YARN stands for Yet Another Resource Negotiator, and it belongs to Apache Hadoop technology.
To put it simply, it is a large-scale distributed operating system for big data applications.
How does YARN work?
The technology is designed for cluster management and is one of the key features in the second generation of Hadoop, the Apache Software Foundation’s open-source distributed processing framework.
YARN is a software rewrite that is capable of decoupling MapReduce’s resource management and scheduling capabilities from the data processing component.
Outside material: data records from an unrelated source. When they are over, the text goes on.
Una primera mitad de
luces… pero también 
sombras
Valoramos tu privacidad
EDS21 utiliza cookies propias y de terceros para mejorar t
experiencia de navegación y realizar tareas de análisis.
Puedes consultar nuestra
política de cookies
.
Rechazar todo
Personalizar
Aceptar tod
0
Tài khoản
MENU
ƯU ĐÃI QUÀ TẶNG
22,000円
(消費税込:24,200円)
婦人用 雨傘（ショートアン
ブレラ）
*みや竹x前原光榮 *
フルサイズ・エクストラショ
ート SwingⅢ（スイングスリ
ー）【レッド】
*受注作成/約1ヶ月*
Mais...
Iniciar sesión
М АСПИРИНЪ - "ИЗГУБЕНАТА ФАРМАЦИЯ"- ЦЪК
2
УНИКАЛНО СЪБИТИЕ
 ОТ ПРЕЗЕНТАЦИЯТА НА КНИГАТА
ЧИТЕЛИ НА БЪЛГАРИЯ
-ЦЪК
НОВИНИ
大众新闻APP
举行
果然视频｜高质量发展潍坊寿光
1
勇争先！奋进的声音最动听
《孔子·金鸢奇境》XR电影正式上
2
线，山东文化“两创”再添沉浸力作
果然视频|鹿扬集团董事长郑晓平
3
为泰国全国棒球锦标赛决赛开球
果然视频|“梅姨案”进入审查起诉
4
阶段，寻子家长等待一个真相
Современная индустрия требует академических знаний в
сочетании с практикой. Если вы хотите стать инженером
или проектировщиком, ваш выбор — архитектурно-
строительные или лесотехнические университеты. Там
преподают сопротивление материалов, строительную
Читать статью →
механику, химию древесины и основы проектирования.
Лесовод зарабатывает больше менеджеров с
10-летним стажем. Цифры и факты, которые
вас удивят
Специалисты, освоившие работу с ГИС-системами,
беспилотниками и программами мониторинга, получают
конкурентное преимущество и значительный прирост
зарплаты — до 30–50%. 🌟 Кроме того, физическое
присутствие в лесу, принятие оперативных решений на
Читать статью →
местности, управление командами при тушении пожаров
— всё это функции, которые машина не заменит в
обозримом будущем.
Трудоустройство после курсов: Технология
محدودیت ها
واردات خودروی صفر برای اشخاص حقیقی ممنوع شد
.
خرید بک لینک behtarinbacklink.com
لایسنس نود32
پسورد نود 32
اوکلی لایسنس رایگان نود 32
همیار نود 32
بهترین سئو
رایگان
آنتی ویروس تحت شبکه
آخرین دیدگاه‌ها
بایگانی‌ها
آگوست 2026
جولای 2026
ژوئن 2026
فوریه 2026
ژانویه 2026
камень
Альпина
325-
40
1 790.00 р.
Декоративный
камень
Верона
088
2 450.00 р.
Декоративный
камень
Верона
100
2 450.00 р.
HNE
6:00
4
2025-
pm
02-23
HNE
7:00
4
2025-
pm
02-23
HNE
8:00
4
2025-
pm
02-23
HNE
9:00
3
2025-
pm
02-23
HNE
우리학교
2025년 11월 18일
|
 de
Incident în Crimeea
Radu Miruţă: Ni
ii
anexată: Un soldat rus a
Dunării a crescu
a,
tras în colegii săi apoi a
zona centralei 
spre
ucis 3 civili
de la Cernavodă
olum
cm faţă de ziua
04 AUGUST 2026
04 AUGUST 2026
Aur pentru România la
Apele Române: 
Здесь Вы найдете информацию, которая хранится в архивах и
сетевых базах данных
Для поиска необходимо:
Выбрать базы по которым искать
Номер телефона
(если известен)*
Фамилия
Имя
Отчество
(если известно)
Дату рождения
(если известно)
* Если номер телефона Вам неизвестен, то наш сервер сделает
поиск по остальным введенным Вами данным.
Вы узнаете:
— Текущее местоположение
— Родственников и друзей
In its structure, the processing component is separated from the resource management one. Basically, YARN helps the information stored in Hadoop Distributed File System (HDFS)to be run by different data processing engines. Some examples could be batch processing and stream processing.
YARN makes the proper usage of the available resources easier, which makes the handling of a large quantity of data easier.
What are the benefits of YARN?
The benefit of this is that it enables Hadoop to support more varied processing approaches and a broader array of applications. Such as Hadoop clusters now being able to run interactive querying and streaming data applications along with MapReduce batch jobs.
Combining central resource management with node manager agents that monitor the processing operations of individual cluster nodes has helped to increase the appeal of YARN and Hadoop.
The separation of HDFS from MapReduce with YARN has made Hadoop more suitable for operational applications that can’t wait for batch jobs to finish.